1. What type of genes are around it?
2. What does this biologically mean?
**V.** Pick the name of the closest downstreams genes. Search in [TnCentral](https://tncentral.proteininformationresource.org/index.html).
What is this?
###### Different elements may be involved in the mobilization of blaCTX-M genes. ISEcp1 or ISEcp1-like insertion sequences have repeatedly been observed 42 to 266 bp upstream of ORFs encoding the CTX-M-1, CTX-M-2, CTX-M-3, CTX-M-9, CTX-M-13, CTX-M-14, CTX-M-15, CTX-M-17, CTX-M-19, CTX-M-20, and CTX-M-21 enzymes (1, 18, 29, 36, 49, 86), which is also the case for certain plasmid-mediated ampC genes (72, 98) (Fig. (Fig.2B).2B). This insertion sequence is composed of two imperfect inverted repeats and an ORF encoding a 420-amino-acid putative transposase. Its amino acid sequence displays only 24% identity with the IS492 transposase from Bacteroides fragilis, the most closely related transposase. Stapleton (P. D. Stapleton, Abstr. 39th Intersci. Conf. Antimicrob. Agents Chemother., abstr. 1457, 1999) suggests that the ISEcp1 element is able to achieve the transfer of the downstream DNA sequence by a one-ended transposition process. Plasmid conduction experiments have confirmed the potential involvement of ISEcp1 in the mobility of blaCTX-M (26). In addition, the mapping of the blaCTX-M-17 promoter region by primer extension has revealed −35 (TTGAAA) and −10 (TACAAT) promoter sequences at the 3′ end of an ISEcp1-like sequence (nucleotides 2690 to 2719 of GenBank sequence number AY033516) which probably provides the promoter for expression of blaCTX-M genes associated with the ISEcp1 element (26, 49).
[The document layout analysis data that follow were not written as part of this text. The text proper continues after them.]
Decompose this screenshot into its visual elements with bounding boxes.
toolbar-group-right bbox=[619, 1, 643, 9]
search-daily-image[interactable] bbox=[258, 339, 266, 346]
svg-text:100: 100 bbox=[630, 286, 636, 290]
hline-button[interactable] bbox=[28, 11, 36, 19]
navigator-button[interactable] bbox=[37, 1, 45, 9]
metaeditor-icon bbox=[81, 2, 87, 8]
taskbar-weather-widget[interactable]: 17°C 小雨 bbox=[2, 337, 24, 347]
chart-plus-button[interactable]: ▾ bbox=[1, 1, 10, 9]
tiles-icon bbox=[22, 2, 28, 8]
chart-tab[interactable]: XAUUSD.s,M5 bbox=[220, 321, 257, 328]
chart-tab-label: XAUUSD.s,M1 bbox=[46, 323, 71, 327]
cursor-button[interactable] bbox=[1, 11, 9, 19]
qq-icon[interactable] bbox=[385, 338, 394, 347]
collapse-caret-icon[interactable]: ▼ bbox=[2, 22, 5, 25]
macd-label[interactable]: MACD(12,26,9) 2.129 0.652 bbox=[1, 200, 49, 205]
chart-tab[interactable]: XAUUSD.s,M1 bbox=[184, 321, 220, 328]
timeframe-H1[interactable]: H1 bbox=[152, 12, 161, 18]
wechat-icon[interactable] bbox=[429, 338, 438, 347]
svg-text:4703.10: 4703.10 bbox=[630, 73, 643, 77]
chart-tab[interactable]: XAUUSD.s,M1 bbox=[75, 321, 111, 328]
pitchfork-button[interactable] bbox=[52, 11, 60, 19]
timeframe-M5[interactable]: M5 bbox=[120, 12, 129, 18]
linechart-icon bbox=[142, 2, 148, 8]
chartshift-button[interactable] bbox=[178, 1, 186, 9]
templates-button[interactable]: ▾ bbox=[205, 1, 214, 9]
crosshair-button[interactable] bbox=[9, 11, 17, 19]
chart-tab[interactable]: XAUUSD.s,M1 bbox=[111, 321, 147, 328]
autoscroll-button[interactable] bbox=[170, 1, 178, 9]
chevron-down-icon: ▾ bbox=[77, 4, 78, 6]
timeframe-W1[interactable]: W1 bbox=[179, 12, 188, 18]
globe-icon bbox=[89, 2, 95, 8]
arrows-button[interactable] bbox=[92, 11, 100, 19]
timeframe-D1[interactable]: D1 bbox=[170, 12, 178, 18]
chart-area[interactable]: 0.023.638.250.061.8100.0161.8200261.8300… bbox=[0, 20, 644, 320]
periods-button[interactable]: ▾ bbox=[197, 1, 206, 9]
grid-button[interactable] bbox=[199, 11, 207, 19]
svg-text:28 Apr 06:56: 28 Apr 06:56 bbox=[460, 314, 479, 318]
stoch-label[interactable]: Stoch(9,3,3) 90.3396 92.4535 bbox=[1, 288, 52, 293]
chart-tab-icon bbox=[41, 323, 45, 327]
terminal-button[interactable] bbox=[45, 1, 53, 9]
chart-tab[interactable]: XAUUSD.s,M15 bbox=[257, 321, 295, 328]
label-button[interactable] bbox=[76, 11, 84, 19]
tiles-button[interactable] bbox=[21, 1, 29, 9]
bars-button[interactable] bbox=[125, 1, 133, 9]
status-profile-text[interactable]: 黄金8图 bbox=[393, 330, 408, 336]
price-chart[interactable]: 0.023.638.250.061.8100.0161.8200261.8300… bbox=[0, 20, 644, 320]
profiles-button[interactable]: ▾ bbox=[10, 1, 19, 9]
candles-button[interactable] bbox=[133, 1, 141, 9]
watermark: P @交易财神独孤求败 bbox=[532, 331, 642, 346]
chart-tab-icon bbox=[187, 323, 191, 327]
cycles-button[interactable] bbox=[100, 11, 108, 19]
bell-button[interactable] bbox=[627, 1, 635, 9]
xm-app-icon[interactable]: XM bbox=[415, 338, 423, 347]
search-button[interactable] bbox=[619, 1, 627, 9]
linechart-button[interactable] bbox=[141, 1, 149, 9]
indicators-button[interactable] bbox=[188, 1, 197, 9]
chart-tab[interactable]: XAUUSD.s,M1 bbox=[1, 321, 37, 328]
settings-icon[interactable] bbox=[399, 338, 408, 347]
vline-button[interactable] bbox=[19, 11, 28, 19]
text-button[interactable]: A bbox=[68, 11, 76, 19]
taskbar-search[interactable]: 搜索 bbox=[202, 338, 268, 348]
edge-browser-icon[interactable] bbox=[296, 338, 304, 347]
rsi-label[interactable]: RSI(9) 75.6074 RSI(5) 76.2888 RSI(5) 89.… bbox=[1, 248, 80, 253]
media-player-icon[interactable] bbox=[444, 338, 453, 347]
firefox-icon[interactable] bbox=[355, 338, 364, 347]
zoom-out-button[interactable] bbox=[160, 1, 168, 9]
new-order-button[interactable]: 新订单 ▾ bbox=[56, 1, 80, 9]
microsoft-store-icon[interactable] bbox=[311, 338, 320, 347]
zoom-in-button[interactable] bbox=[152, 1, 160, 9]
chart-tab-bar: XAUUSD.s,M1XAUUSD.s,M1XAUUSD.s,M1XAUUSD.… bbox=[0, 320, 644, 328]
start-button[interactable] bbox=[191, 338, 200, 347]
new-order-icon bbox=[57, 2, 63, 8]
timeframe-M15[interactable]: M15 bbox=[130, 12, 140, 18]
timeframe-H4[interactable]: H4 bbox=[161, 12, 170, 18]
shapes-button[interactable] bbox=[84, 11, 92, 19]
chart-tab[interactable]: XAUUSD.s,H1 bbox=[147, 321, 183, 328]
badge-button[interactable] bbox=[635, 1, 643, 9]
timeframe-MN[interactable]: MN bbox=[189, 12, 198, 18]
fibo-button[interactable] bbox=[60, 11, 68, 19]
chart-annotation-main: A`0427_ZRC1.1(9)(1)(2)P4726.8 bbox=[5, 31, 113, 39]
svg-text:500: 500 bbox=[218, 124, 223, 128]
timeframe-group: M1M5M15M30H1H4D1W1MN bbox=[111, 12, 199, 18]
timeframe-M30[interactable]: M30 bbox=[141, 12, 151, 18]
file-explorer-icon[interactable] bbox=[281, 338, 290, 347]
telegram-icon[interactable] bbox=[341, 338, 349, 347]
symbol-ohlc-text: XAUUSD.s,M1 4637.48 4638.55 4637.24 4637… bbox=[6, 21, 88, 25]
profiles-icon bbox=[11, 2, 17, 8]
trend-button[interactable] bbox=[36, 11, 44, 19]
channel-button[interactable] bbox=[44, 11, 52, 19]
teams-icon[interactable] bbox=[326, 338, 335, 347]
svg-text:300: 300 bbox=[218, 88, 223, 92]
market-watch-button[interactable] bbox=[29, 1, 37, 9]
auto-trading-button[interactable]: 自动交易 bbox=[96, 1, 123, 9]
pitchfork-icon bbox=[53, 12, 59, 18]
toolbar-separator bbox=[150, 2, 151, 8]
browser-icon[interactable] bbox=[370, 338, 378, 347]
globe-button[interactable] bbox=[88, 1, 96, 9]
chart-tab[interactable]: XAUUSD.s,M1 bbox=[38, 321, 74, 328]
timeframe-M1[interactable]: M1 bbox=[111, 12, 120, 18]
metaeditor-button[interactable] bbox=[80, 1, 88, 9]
#### Comparative genomics of the plasmid of Ecoli_A177 and A177.
What we wanted was to see if the plasmid was transferred to transconjugates - this is difficult since EcoliA111 and A111 does not have plasmids, and the Ecoli_A177 is a mixture of donor and recipient. Lets practice anyway!
**VI.** Align your plasmid assemblies from donor and recipient using nucmer (from MUMmer package). Download the alignment and upload it to the [Assemblytics GUI](http://assemblytics.com/). Before you can do this you need to split the hybrid assembly of A177 using `faSplit`. Identify which contig is most likely the same as in Ecoli_A177 and align these to eachother (look at size). Use [Assemblytics](http://assemblytics.com/) to vizualise.
*Wondering what if all other contigs also are plasmids? Execute PlasmidFinder on the six different files!*
## This is the end of the workshop. What did you think about it? Did you learn something?